*Provided material*:
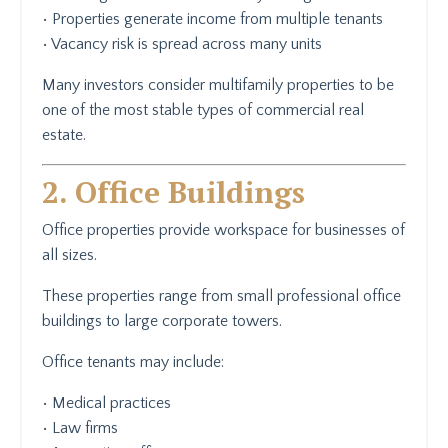
• Properties generate income from multiple tenants
• Vacancy risk is spread across many units
Many investors consider multifamily properties to be
one of the most stable types of commercial real
estate.
2. Office Buildings
Office properties provide workspace for businesses of
all sizes.
These properties range from small professional office
buildings to large corporate towers.
Office tenants may include:
• Medical practices
• Law firms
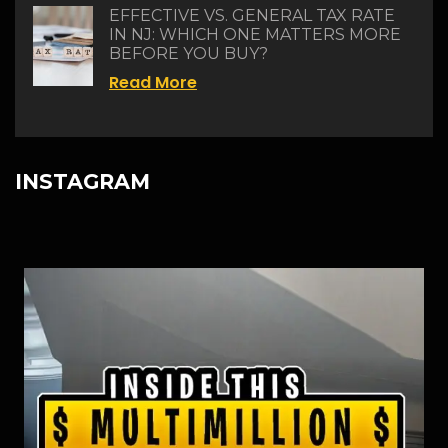
EFFECTIVE VS. GENERAL TAX RATE
IN NJ: WHICH ONE MATTERS MORE
BEFORE YOU BUY?
Read More
INSTAGRAM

*Work request*:
When you repeat the material, keep every word exact and drop the pictures.

*Finished exercise*:
• Properties generate income from multiple tenants
• Vacancy risk is spread across many units
Many investors consider multifamily properties to be
one of the most stable types of commercial real
estate.
2. Office Buildings
Office properties provide workspace for businesses of
all sizes.
These properties range from small professional office
buildings to large corporate towers.
Office tenants may include:
• Medical practices
• Law firms
EFFECTIVE VS. GENERAL TAX RATE
IN NJ: WHICH ONE MATTERS MORE
BEFORE YOU BUY?
Read More
INSTAGRAM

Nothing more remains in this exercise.